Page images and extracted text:
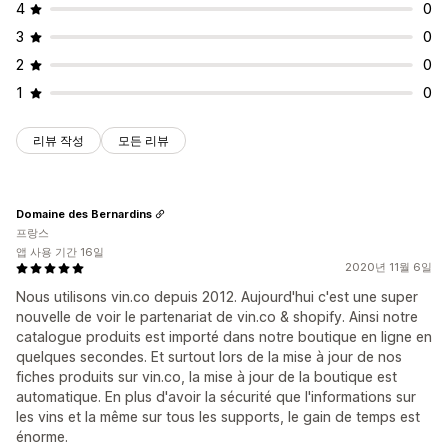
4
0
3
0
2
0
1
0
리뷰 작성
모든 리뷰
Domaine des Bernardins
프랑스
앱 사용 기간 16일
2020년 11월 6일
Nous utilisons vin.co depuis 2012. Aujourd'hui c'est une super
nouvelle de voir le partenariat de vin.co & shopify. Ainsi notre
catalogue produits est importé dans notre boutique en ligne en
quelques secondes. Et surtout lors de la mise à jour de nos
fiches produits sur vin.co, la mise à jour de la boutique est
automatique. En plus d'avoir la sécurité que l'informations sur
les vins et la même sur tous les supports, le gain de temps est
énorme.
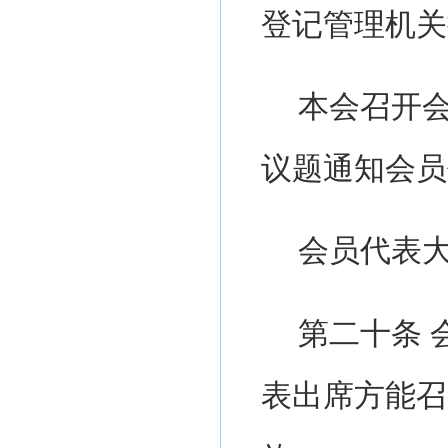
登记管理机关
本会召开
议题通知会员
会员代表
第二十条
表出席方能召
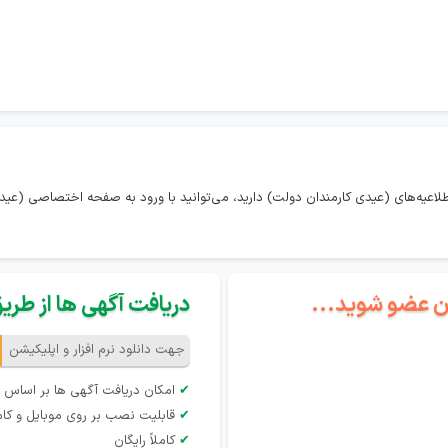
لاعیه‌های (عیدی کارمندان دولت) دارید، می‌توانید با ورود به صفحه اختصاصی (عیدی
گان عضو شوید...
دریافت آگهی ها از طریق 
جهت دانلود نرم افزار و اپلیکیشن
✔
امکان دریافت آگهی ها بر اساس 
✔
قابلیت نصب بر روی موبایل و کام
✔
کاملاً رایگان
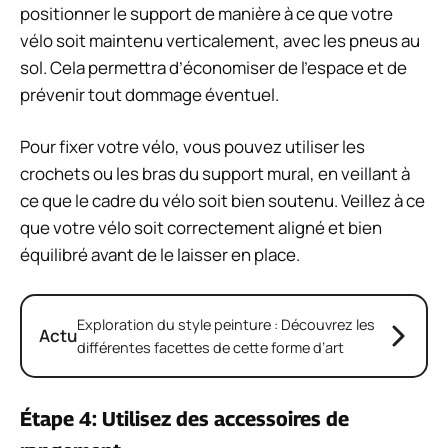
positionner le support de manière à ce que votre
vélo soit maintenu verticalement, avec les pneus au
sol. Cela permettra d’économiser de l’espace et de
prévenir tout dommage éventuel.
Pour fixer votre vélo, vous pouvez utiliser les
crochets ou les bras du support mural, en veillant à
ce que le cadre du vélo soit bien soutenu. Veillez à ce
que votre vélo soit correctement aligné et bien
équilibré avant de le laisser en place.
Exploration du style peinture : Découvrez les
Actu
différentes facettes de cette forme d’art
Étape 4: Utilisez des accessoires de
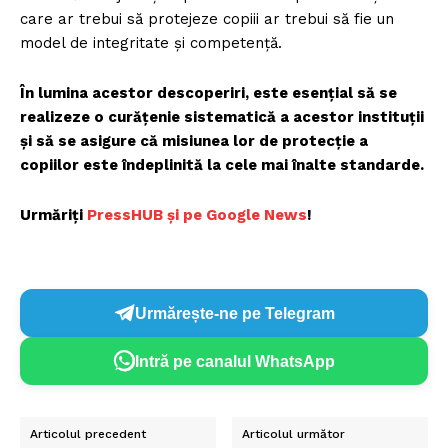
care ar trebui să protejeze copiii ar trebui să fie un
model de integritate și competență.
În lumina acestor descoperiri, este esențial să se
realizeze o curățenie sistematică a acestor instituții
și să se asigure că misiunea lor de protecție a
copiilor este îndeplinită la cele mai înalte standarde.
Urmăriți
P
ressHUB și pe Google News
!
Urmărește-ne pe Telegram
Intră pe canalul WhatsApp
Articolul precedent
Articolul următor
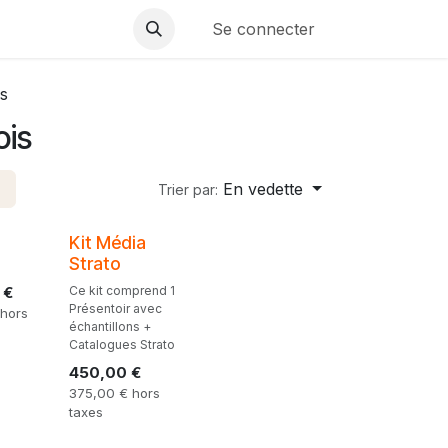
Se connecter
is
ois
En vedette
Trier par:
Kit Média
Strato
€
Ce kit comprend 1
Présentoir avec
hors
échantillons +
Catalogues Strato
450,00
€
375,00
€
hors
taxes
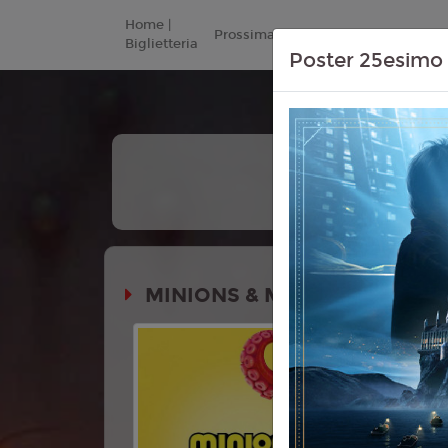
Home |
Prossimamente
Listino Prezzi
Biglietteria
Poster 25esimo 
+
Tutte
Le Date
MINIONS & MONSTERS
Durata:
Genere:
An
==
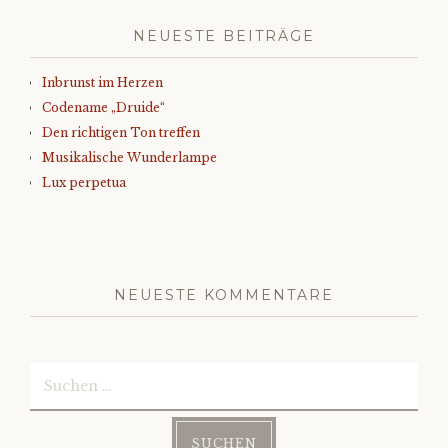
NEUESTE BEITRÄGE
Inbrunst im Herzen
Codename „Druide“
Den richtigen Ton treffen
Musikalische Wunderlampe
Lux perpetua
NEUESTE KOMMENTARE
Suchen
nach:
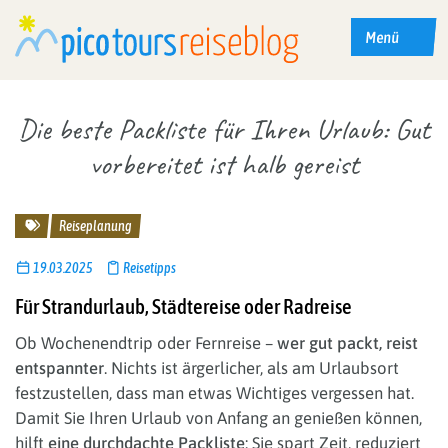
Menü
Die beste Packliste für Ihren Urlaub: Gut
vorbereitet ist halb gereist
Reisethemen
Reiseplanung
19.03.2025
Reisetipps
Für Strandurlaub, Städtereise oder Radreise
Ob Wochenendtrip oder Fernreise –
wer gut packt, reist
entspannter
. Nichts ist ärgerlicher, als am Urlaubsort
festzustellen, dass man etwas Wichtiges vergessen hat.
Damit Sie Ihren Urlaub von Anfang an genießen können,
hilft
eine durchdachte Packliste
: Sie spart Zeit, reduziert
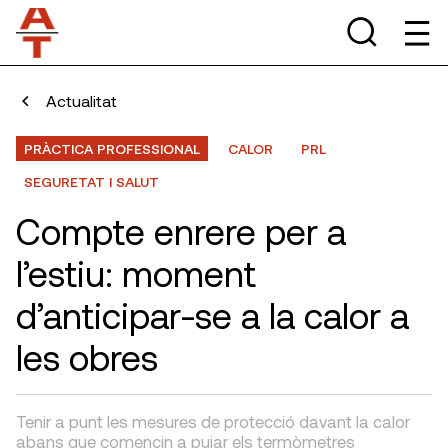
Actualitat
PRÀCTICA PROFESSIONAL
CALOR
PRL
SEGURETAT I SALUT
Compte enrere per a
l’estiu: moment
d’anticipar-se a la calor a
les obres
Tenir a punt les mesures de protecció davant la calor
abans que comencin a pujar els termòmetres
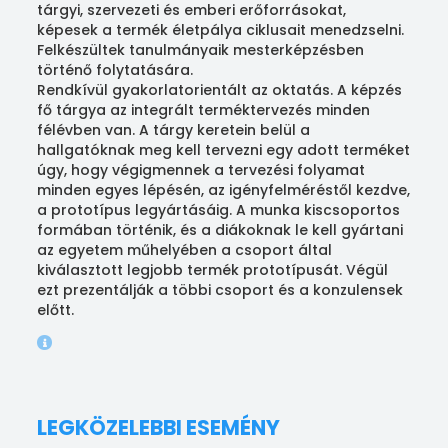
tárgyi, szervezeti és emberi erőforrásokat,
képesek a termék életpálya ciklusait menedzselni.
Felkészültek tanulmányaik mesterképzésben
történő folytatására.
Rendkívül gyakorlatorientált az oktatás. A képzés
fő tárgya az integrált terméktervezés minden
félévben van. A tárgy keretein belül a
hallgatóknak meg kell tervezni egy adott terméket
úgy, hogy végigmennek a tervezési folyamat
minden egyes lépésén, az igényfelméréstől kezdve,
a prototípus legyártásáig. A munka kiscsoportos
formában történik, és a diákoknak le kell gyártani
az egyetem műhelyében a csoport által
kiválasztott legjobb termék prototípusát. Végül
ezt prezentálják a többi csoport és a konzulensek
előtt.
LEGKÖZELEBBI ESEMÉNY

## Work to be completed
Text only, no pictures: please print exactly the lines above from the line with "کاملاً رایگان" up to and including the line with "Articolul următor", and nothing else.

## Answer area
کاملاً رایگان
positionner le support de manière à ce que votre
vélo soit maintenu verticalement, avec les pneus au
sol. Cela permettra d’économiser de l’espace et de
prévenir tout dommage éventuel.
Pour fixer votre vélo, vous pouvez utiliser les
crochets ou les bras du support mural, en veillant à
ce que le cadre du vélo soit bien soutenu. Veillez à ce
que votre vélo soit correctement aligné et bien
équilibré avant de le laisser en place.
Exploration du style peinture : Découvrez les
Actu
différentes facettes de cette forme d’art
Étape 4: Utilisez des accessoires de
care ar trebui să protejeze copiii ar trebui să fie un
model de integritate și competență.
În lumina acestor descoperiri, este esențial să se
realizeze o curățenie sistematică a acestor instituții
și să se asigure că misiunea lor de protecție a
copiilor este îndeplinită la cele mai înalte standarde.
Urmăriți
P
ressHUB și pe Google News
!
Urmărește-ne pe Telegram
Intră pe canalul WhatsApp
Articolul precedent
Articolul următor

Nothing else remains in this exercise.